Ce « héros », Piétchorine, est en effet le reflet de son époque, une époque
asphyxiée par l’autoritarisme impérial et dans laquelle le vent révolutionnaire
semble définitivement tombé depuis l’échec de décembre 1825. Jeune officier brillant, il est l’un de ces
réprouvés décabristes, exilé par le pouvoir dans le dangereux Caucase où
guerroient les Abreks, des
montagnards insoumis. On suit sa vie à travers cinq parties de dimensions
inégales, à la chronologie chaotique, qui alternent très curieusement le récit
d’un narrateur mêlé furtivement à la vie du « héros » avec la
retranscription du « Journal de Piétchorine » tombé par hasard dans
les mains dudit narrateur. Ce procédé permet au lecteur de découvrir
Piétchorine de l’extérieur, jeune homme étrange et courageux, plein d’audace et
de talent, puis de l’intérieur, dans des pages d’introspection rarement vues à
cette époque dans la littérature russe, intriguant personnage qui gaspille ses
qualités dans les sarcasmes, le cynisme et l’arrogance, tout en haussant les
épaules face à la mort :
« Eh bien ! Si je dois mourir, je mourrai, ce ne sera pas une grande perte pour l’univers ; moi-même, d’ailleurs, je m’ennuie ici, tel un homme qui ne quitte pas le bal où il s’ennuie pour retourner chez lui, parce que sa calèche n’est pas encore là. Mais la calèche est à la porte… Adieu ! »

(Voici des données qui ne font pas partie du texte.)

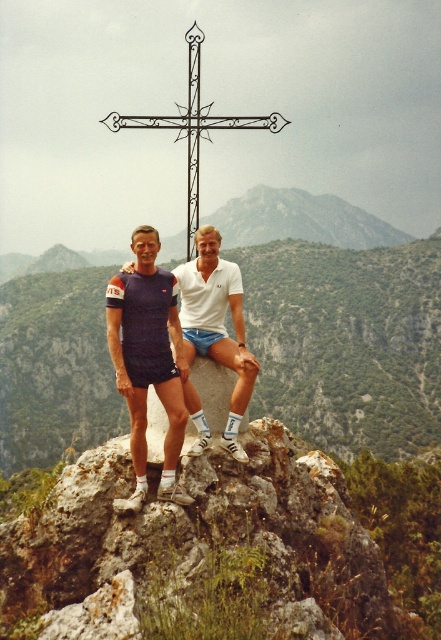 You are a hiker planning to move from the point at coordinates point (137, 422) to the point at coordinates point (235, 451) on the rocky outcrop. Considering the terrain described, which direction should you move relative to your current position?

You should move backward because point (137, 422) is closer to the viewer than point (235, 451), so moving away from the viewer would take you towards the latter point.

You are a photographer planning to take a group photo of the two people in the scene. The camera you are using has a minimum focusing distance of 5 feet. Will both the matte blue shorts at center and the white cotton polo shirt at center be in focus if you position the camera to focus on the closer person?

The matte blue shorts at center and white cotton polo shirt at center are 4.35 feet apart from each other. Since the camera requires a minimum focusing distance of 5 feet, the 4.35 feet gap is less than the required distance. Therefore, both subjects may not be in focus as the depth of field might not cover both at this distance. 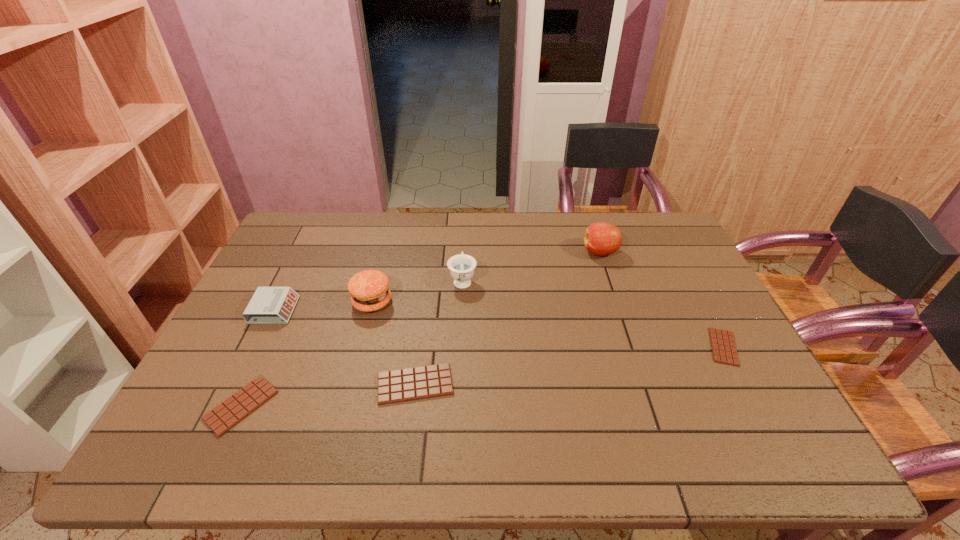 This screenshot has height=540, width=960. What are the coordinates of `free region at the far right corner of the desktop` in the screenshot? It's located at (640, 227).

Cette indifférence pour tout, y
compris la mort, ce goût de la provocation qui amène Piétchorine à provoquer
des duels, rappellent très fortement la figure de Lucien Leuwen, contemporain stendhalien, qui disait lui aussi
avant son duel : « Ma foi, si je perds la vie, je ne perdrai pas
grand chose ».
Pourtant, contrairement au héros
de Stendhal, celui de Lermontov se
moque aussi de l’amour, qu’il affecte de mépriser. S’il est séducteur, c’est
par jeu, avec la ferme intention d’entraîner celle qu’il séduira jusqu’à la
dernière extrémité. On est cette fois-ci proche du personnage de Kierkegaard dont Le journal du séducteur (1843) décrivait le machiavélisme
dénué de tout scrupule. Le « héros », prenant le prétexte de
s’amuser, n’hésite donc pas à ridiculiser l’amour ; y parvient-il pour
autant ? On en doute d’après les réminiscences qui viennent hanter son
récit, plus encore par certains aveux qu’il sème ici et là. Au moins cette
incertitude, cette faiblesse, rend-elle attachant Piétchorine, malgré toute la
contrariété que peut procurer son comportement immoral et mesquin.

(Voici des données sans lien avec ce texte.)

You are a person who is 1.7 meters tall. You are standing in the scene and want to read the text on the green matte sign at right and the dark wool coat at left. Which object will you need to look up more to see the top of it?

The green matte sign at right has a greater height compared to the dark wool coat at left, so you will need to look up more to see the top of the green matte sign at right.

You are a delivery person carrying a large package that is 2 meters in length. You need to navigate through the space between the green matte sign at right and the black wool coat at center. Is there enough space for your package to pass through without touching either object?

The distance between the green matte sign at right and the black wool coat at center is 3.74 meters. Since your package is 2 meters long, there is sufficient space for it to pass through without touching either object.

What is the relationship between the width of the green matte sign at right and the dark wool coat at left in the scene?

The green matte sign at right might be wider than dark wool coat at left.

Il n’y a pas grand chose à
reprocher à ce roman. La forme est décousue, elle n’en donne qu’une meilleure
impression. L’intrigue alterne avec beaucoup de réussite l’action et la
réflexion, au cœur du décor sauvage et effrayant du Caucase. Le ton, enfin, y est résolument
cynique, mais ne verse jamais dans la facilité contemporaine qui consiste
à faire parler le narrateur malgré ce qu’en pense l’auteur, avec le secret
espoir de choquer le lecteur. Piétchorine n’est pas Lermontov mais il pourrait
bien l’être. Il l’est au moins par ce qu’il incarne : le héros de son
temps, d’un temps exécré où ceux qui auraient pu briller choisirent d’être
exécrés à leur tour. Car si Lermontov mourut en duel, dans les mêmes
circonstances si minutieusement décrites lors de cette scène pleine de suspense
d’Un héros de notre temps, ce fut pour
une épigramme de trop.
Lucien JUDE
En réfléchissant sur ta comparaison entre Lucien Leuwen et Piétchorine, je me dis qu'il y aurait sans doute un lien à faire entre l'échec des Décembristes en 1825 et l'apparition de ce cousin éloigné du héros romantique qu'est "l'homme de trop" de la littérature russe.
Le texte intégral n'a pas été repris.